Supervised Pre-training & Fine-tuning: Models pretrained on large, heterogeneous datasets (e.g., SGD, Taskmaster) and fine-tuned on MultiWOZ 2.1 demonstrate substantial gains, especially under limited target data scenarios. For instance, T5-DST joint goal accuracy jumps from 14.5% (1% data) to 35.5% with pre-training, and from 35.5% to 52.6% at 10% data.
End-to-End Task Scores: Soloist, SC-GPT, and T5-NLG show analogous gains for NLG BLEU and combined end-to-end metrics.
RL Experiments: Policies initialized from pretrained weights converge faster and exhibit better sample efficiency.
Uncertainty-Aware Policies: Incorporating DST uncertainty scores into the policy input vector encodes epistemic uncertainty, driving agents to prefer clarifying/requesting acts and yielding increased robustness to upstream errors and NLG/intent noise.

These results highlight ConvLab's utility for studying transferability, low-resource learning, cross-simulator generalization, and the translation of component-level uncertainty into improved policy robustness.

6. Diagnostic and Analysis Tools

ConvLab-2 introduces an analysis tool and an interactive web-based debugging interface (Zhu et al., 2020):

Analysis Tool: Runs mass simulations (e.g., 1,000 rollouts), reporting standard metrics, NLU confusion matrices, policy error counts, NLG “hard cases,” and root causes of dialogue loops.

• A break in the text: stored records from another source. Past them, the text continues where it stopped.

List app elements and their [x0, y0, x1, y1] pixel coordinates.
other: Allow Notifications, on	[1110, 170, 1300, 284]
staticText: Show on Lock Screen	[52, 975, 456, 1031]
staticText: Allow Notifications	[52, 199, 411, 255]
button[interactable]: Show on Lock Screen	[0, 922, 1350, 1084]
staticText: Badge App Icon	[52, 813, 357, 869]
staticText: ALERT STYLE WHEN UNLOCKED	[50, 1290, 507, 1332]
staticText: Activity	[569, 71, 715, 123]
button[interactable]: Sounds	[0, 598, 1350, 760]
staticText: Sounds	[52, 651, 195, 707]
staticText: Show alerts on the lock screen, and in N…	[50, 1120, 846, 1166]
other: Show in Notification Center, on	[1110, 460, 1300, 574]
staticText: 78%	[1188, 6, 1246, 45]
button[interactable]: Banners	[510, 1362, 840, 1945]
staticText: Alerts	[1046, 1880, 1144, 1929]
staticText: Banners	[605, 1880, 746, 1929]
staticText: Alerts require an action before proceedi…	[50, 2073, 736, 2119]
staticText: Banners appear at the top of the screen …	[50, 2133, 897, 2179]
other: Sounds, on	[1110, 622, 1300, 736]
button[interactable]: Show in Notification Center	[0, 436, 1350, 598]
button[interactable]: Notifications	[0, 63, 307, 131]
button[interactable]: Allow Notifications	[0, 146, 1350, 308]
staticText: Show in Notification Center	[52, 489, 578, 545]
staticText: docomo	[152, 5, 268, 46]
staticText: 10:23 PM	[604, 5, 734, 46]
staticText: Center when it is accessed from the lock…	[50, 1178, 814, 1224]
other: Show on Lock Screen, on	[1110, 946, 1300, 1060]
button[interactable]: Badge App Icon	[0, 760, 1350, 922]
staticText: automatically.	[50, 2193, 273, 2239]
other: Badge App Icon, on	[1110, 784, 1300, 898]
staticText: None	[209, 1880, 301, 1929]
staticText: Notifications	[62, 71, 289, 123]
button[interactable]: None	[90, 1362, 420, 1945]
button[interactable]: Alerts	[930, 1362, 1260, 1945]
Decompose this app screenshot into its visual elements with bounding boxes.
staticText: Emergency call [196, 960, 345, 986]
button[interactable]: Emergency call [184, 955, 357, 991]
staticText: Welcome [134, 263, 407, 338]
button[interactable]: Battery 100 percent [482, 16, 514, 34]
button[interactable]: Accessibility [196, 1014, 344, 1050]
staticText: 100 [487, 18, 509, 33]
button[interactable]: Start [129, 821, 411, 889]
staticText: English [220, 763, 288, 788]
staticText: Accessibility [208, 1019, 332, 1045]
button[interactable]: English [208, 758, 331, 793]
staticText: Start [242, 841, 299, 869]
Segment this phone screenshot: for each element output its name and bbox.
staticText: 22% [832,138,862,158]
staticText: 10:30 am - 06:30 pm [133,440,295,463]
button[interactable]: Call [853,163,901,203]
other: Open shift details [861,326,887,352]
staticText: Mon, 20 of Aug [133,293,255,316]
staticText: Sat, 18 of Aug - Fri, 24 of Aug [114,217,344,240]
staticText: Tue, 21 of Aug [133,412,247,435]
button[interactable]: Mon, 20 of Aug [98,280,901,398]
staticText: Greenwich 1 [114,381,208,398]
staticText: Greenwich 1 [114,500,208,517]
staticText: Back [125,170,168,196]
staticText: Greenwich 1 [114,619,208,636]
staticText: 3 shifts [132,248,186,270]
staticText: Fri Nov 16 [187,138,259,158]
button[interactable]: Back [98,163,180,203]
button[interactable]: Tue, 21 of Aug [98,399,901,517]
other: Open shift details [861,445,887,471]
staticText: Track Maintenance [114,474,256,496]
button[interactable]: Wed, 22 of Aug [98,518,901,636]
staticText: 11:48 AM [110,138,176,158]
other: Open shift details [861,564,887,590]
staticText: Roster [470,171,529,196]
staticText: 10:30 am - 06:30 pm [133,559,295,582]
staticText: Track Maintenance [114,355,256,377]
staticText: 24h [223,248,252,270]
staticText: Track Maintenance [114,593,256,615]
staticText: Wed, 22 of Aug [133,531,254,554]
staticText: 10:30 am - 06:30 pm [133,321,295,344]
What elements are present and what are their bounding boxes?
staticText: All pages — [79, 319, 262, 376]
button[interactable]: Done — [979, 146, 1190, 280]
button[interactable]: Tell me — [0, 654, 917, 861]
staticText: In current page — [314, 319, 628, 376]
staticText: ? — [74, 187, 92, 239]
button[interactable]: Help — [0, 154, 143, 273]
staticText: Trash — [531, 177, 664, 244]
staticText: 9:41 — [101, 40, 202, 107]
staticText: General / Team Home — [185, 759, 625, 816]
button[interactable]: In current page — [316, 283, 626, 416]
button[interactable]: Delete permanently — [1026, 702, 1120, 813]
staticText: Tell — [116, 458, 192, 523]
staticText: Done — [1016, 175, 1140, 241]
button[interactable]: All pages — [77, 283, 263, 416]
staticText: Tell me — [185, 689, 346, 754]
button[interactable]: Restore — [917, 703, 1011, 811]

For example, Request-Hotel-Phone appeared as the dominant loop trigger in MultiWOZ’s hotel domain.
Interactive Tool: Allows real-time, turn-level inspection and manual correction of component outputs (NLU, DST, Policy, NLG), supporting rapid diagnosis and targeted system modification.

These tools enable systematic bottleneck identification, targeted model/component upgrades, and validation of global improvements via component-level fixes.

7. Usage, Extensibility, and Experiment Management

ConvLab emphasizes experiment reproducibility, configurability, and extension (Lee et al., 2019, Zhu et al., 2020, Zhu et al., 2022):

Experiment Configuration: All experimental runs, component choices, and hyperparameters are specified in a single JSON/YAML file, supporting both pipeline and end-to-end settings.
Component Extensibility: Adding custom NLU/DST/Policy/NLG modules requires subclassing the relevant base interface and registering the new class; integration is carried out via configuration files.
Dataset Expansion: New datasets are integrated by writing conversion scripts for the unified schema and, if necessary, implementing a database API wrapper.
Reproducibility and Sharing: All experiments are launched and managed from a single entry point, using Ray and SLM Lab for distributed and hyperparameter search workflows. Every run is fully reproducible and shareable.

Minimal code for a complete pipeline—including loading, agent construction, RL training, and evaluation—is provided in the documentation, streamlining onboarding for both experienced researchers and newcomers.

ConvLab, across its generations, constitutes a comprehensive platform and toolkit for systematic, reproducible TOD research, enabling rigorous model comparison, transfer learning experiments, RL training, detailed evaluation, and component-level diagnosis in a unifying framework (Lee et al., 2019, Zhu et al., 2020, Zhu et al., 2022).